Il governo indiano ha cercato di bloccare i fondi che Greenpeace International devolve a Greenpeace India per sostenere le sue campagne, con l’accusa di ostacolare lo sviluppo del Paese con le campagne contro carbone, nucleare e OGM. Ma il progetto è andato avanti lo stesso e, dopo due mesi di test con risultati positivi, il 20 luglio è stata lanciata la micro rete, inaugurata dall’abitante più anziano del villaggio (80 anni) che ha avuto l’onore di attivare ufficialmente il nuovo sistema di energia. 

Mentre l’India stava crescendo a passi da gigante, siamo rimasti bloccati qui per gli ultimi 30 anni, cercando tutti i modi per ottenere energia elettrica. Siamo stati costretti a lottare con lampade a cherosene e generatori diesel molto costosi. Ma ora posso dire con orgoglio che Dharnai è leader nell’innovazione. Abbiamo stabilito la nostra identità di un villaggio autosufficiente di energia e in grado di competere con il paese nella sua corsa alla crescita“, ha detto Kamal Kishore, un residente di Dharnai.

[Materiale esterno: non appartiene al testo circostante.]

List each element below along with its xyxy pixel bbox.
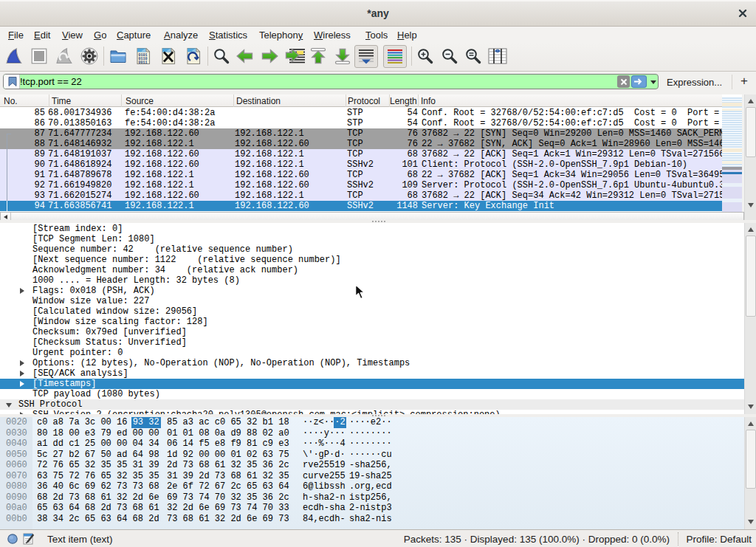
svg-text:0011: 0011 [139, 61, 148, 65]
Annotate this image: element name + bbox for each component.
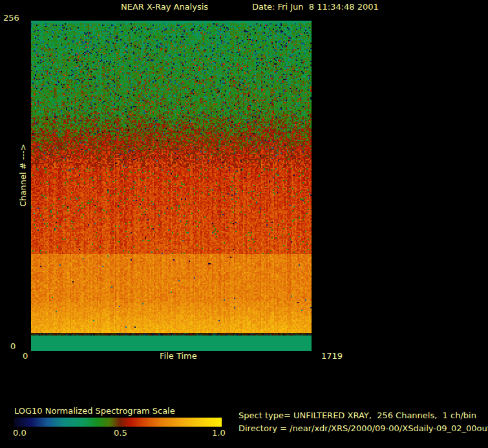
spect-type-line: Spect type= UNFILTERED XRAY, 256 Channel… [239,411,476,420]
colorbar-tick-2: 1.0 [212,429,226,438]
spectrogram-canvas [31,21,312,351]
x-axis-title: File Time [160,352,197,361]
colorbar-title: LOG10 Normalized Spectrogram Scale [14,407,175,416]
y-axis-max-label: 256 [3,14,19,23]
near-xray-analysis-window: NEAR X-Ray Analysis Date: Fri Jun 8 11:3… [0,0,488,448]
directory-line: Directory = /near/xdr/XRS/2000/09-00/XSd… [239,424,488,433]
colorbar-tick-1: 0.5 [114,429,127,438]
colorbar-tick-0: 0.0 [13,429,27,438]
window-title: NEAR X-Ray Analysis [121,3,208,12]
x-axis-min-label: 0 [23,352,28,361]
colorbar-gradient [14,418,222,427]
date-label: Date: Fri Jun 8 11:34:48 2001 [252,3,379,12]
x-axis-max-label: 1719 [321,352,343,361]
y-axis-title: Channel # ---> [19,120,28,230]
y-axis-min-label: 0 [10,342,16,351]
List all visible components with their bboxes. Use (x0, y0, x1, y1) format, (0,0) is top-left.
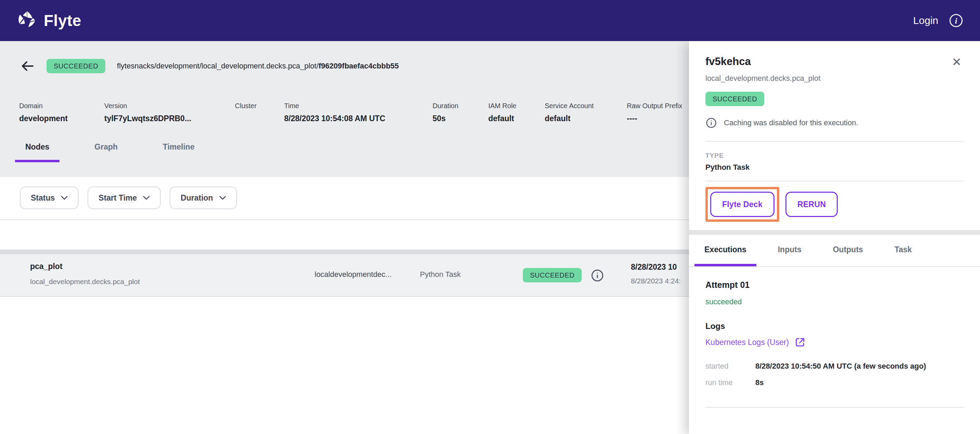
panel-tab-task[interactable]: Task (885, 245, 922, 266)
flyte-home-link[interactable]: Flyte (16, 10, 81, 31)
meta-value: tylF7yLwqtsz6DPRB0... (104, 114, 235, 123)
highlight-annotation-box: Flyte Deck (705, 187, 779, 222)
meta-version: Version tylF7yLwqtsz6DPRB0... (104, 102, 235, 123)
node-status-badge: SUCCEEDED (523, 268, 582, 282)
meta-label: Domain (19, 102, 104, 110)
panel-header: fv5kehca ✕ (705, 56, 964, 69)
started-row: started 8/28/2023 10:54:50 AM UTC (a few… (705, 362, 964, 371)
panel-divider-band (689, 230, 980, 235)
panel-tab-inputs[interactable]: Inputs (768, 245, 811, 266)
panel-divider (705, 407, 964, 408)
execution-path-prefix: flytesnacks/development/local_developmen… (117, 62, 318, 70)
kubernetes-logs-link[interactable]: Kubernetes Logs (User) (705, 337, 806, 348)
duration-filter-button[interactable]: Duration (170, 187, 237, 209)
panel-tabs: Executions Inputs Outputs Task (689, 245, 980, 267)
tab-graph[interactable]: Graph (84, 142, 128, 162)
node-detail-panel: fv5kehca ✕ local_development.decks.pca_p… (689, 41, 980, 434)
rerun-button[interactable]: RERUN (786, 191, 838, 217)
tab-nodes[interactable]: Nodes (15, 142, 59, 162)
info-icon (705, 117, 717, 129)
meta-service-account: Service Account default (545, 102, 627, 123)
status-filter-label: Status (31, 193, 55, 203)
meta-value: development (19, 114, 104, 123)
meta-domain: Domain development (19, 102, 104, 123)
meta-value: default (488, 114, 545, 123)
node-task-type: Python Task (420, 270, 461, 279)
caching-note-row: Caching was disabled for this execution. (705, 117, 964, 129)
top-navbar: Flyte Login i (0, 0, 980, 41)
panel-status-badge: SUCCEEDED (705, 92, 764, 106)
meta-duration: Duration 50s (433, 102, 488, 123)
external-link-icon[interactable] (794, 337, 806, 348)
caching-note-text: Caching was disabled for this execution. (724, 118, 858, 127)
type-value: Python Task (705, 163, 964, 172)
start-time-filter-button[interactable]: Start Time (88, 187, 161, 209)
execution-id: f96209fbaefac4cbbb55 (319, 62, 399, 70)
meta-value: default (545, 114, 627, 123)
meta-label: Service Account (545, 102, 627, 110)
flyte-deck-button[interactable]: Flyte Deck (710, 191, 775, 217)
close-icon[interactable]: ✕ (950, 56, 964, 69)
execution-path[interactable]: flytesnacks/development/local_developmen… (117, 62, 399, 70)
meta-iam-role: IAM Role default (488, 102, 545, 123)
svg-text:i: i (955, 16, 958, 26)
start-time-filter-label: Start Time (99, 193, 137, 203)
node-execution-id: localdevelopmentdec... (315, 270, 391, 279)
status-filter-button[interactable]: Status (20, 187, 79, 209)
attempt-title: Attempt 01 (705, 280, 964, 290)
runtime-label: run time (705, 378, 755, 387)
kubernetes-logs-link-text: Kubernetes Logs (User) (705, 338, 789, 347)
brand-name: Flyte (44, 11, 81, 30)
chevron-down-icon (219, 196, 226, 200)
flyte-console-app: Flyte Login i SUCCEEDED flytesnacks/deve… (0, 0, 980, 434)
node-start-time-utc: 8/28/2023 10 (631, 263, 677, 272)
execution-status-badge: SUCCEEDED (46, 59, 105, 73)
started-label: started (705, 362, 755, 371)
panel-actions: Flyte Deck RERUN (705, 187, 964, 222)
panel-divider (705, 141, 964, 142)
chevron-down-icon (61, 196, 68, 200)
meta-label: IAM Role (488, 102, 545, 110)
meta-label: Version (104, 102, 235, 110)
meta-value: 50s (433, 114, 488, 123)
attempt-section: Attempt 01 succeeded Logs Kubernetes Log… (689, 280, 980, 408)
flyte-logo-icon (16, 10, 38, 31)
runtime-value: 8s (755, 378, 764, 387)
panel-divider (705, 181, 964, 181)
chevron-down-icon (143, 196, 150, 200)
version-info-icon[interactable]: i (948, 13, 964, 28)
meta-label: Duration (433, 102, 488, 110)
logs-heading: Logs (705, 321, 964, 331)
meta-label: Cluster (235, 102, 284, 110)
node-start-time-local: 8/28/2023 4:24: (631, 277, 681, 285)
node-name: pca_plot (30, 262, 62, 271)
meta-value: 8/28/2023 10:54:08 AM UTC (284, 114, 433, 123)
panel-subtitle: local_development.decks.pca_plot (705, 74, 964, 83)
panel-tab-executions[interactable]: Executions (694, 245, 756, 266)
attempt-status: succeeded (705, 297, 964, 306)
started-value: 8/28/2023 10:54:50 AM UTC (a few seconds… (755, 362, 926, 371)
node-info-icon[interactable] (590, 269, 604, 282)
meta-cluster: Cluster (235, 102, 284, 123)
node-full-name: local_development.decks.pca_plot (30, 278, 140, 286)
meta-time: Time 8/28/2023 10:54:08 AM UTC (284, 102, 433, 123)
panel-tab-outputs[interactable]: Outputs (823, 245, 873, 266)
runtime-row: run time 8s (705, 378, 964, 387)
back-arrow-icon[interactable] (20, 59, 35, 73)
login-button[interactable]: Login (913, 15, 938, 26)
type-label: TYPE (705, 152, 964, 160)
navbar-right: Login i (913, 13, 964, 28)
duration-filter-label: Duration (181, 193, 213, 203)
panel-title: fv5kehca (705, 56, 751, 68)
meta-label: Time (284, 102, 433, 110)
tab-timeline[interactable]: Timeline (153, 142, 205, 162)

In India 300 milioni di persone ancora aspettano  l’energia elettrica, più di un terzo della popolazione rurale. Ma la storia di Dharnai va ben oltre l’India. Un quarto della popolazione mondiale non ha accesso all’elettricità. Oltre un miliardo di persone nel mondo vivono quindi senza energia elettrica. Per loro la micro rete alimentata da energia solare e finalmente attivata in questo villaggio indiano può essere un nuovo modello di sviluppo, sottolinea Greenpeace, in grado di portare finalmente energia pulita ed affidabile a quei milioni di persone che vivono, ancora oggi, al buio. Tutte le comunità senza elettricità, e i loro governi, possono finalmente fare un enorme passo avanti, sviluppando questi sistemi solari innovativi ed evitando i sistemi energetici del passato, costruendo così un sistema di energia pulita di cui possono avere il pieno controllo.

Questa storia dimostra un futuro diverso, sostenibile e di speranza per milioni di persone nel mondo che ancora oggi vivono senza fornitura di energia elettrica. Il cambiamento verso un nuovo Mondo è possibile.